Posted: Fri Apr 08, 2016 1:17 pm
by smatovic
Isn't there ANYTHING that can be done on the GPU?
just my 2 cents...
YBWC vs. RBFMS vs. MCTS vs. MCAB

To port an classic chess engine approach with an parallel Alphabeta algorithm like YBWC to an GPU architecutre would take a significant bunch of time, if it is even possible to port all well known computer chess techniques straight forward. And it is questionable if an Elo gain, by more computed nodes per second, is eaten up again by an higher branchingfactor due to an simpler implementation.

Zeta 098 and 097 make use of an Randomized Best First MiniMax Search, but my implementation makes excessive use of Global Memory and scales poorly.

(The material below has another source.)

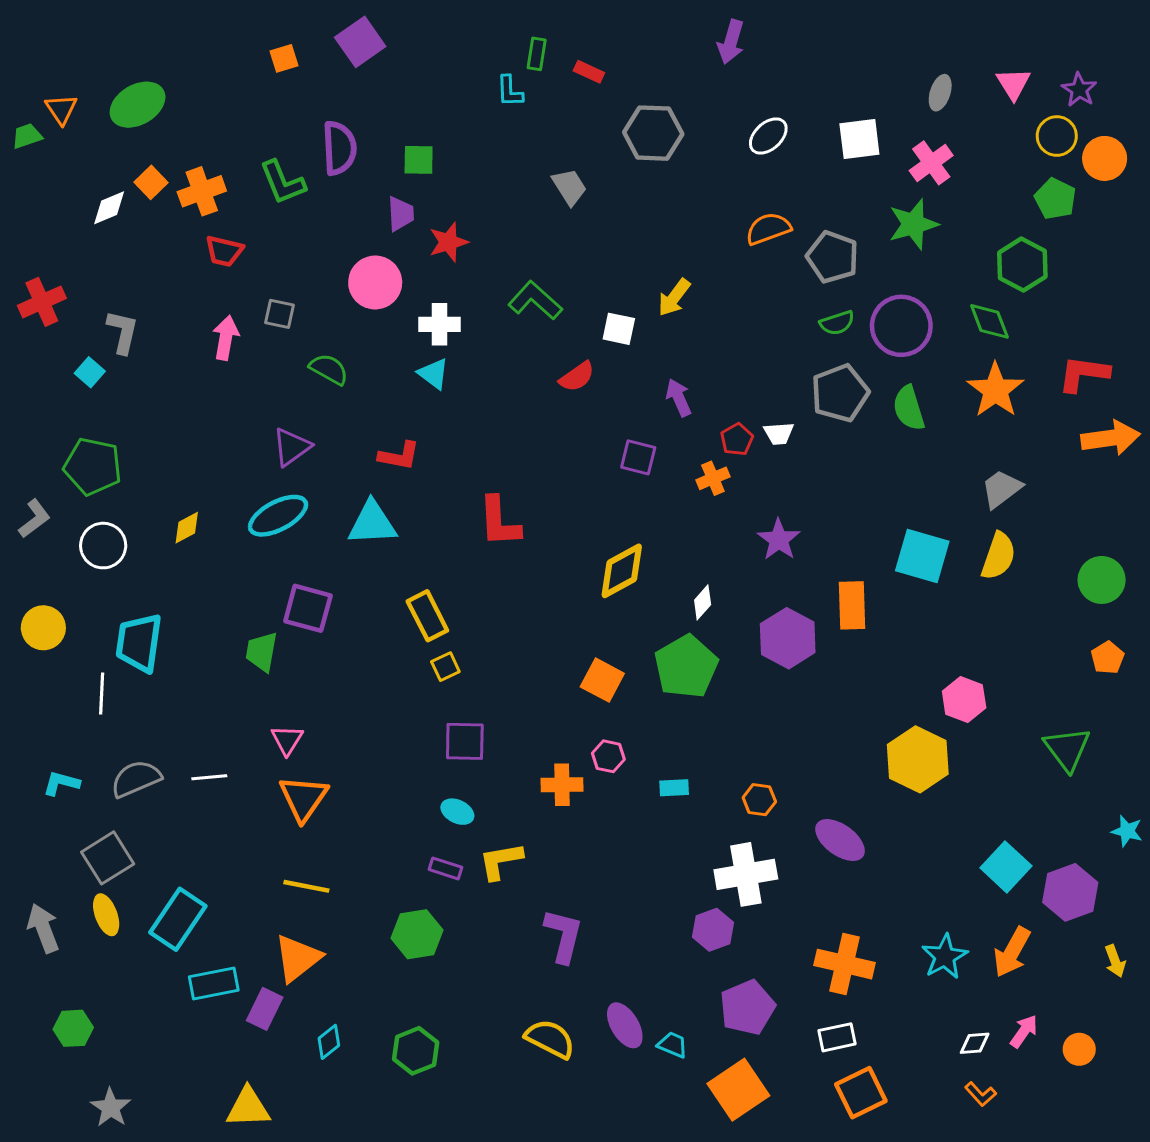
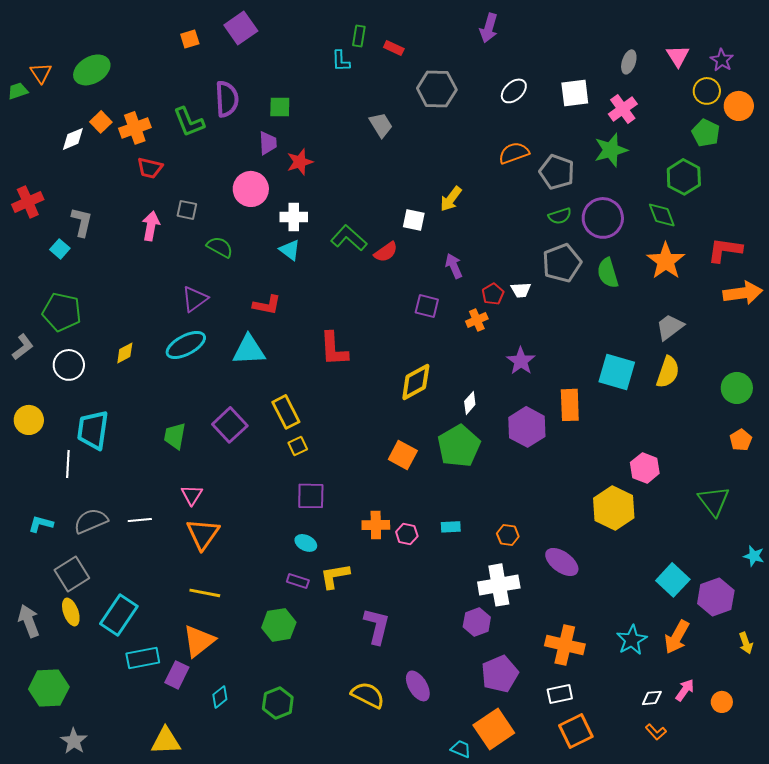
green L-shape: (535, 300) -> (349, 238), moved
purple square: (308, 608) -> (230, 425), moved, turned 32
pink hexagon: (608, 756) -> (407, 534), moved
green hexagon: (73, 1028) -> (49, 688), size x1.5
cyan trapezoid: (673, 1045) -> (461, 749), moved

At the very beginning of the project it was clear, that an Monte Carlo Tree Search would fit best for gpus. But until now there is no known engine that could make MCTS work well for Chess.

What is left, except to try to port an classic approach?

I could improve the performance of the BestFist search significantly by switching from GlobalMemory to LocalMemory and i could remove the randomness...another alternative would be to switch to MCAB, Monte Carlo Alphabeta...
src:
http://web.archive.org/web/201602131457 ... s.app26.de

--
Srdja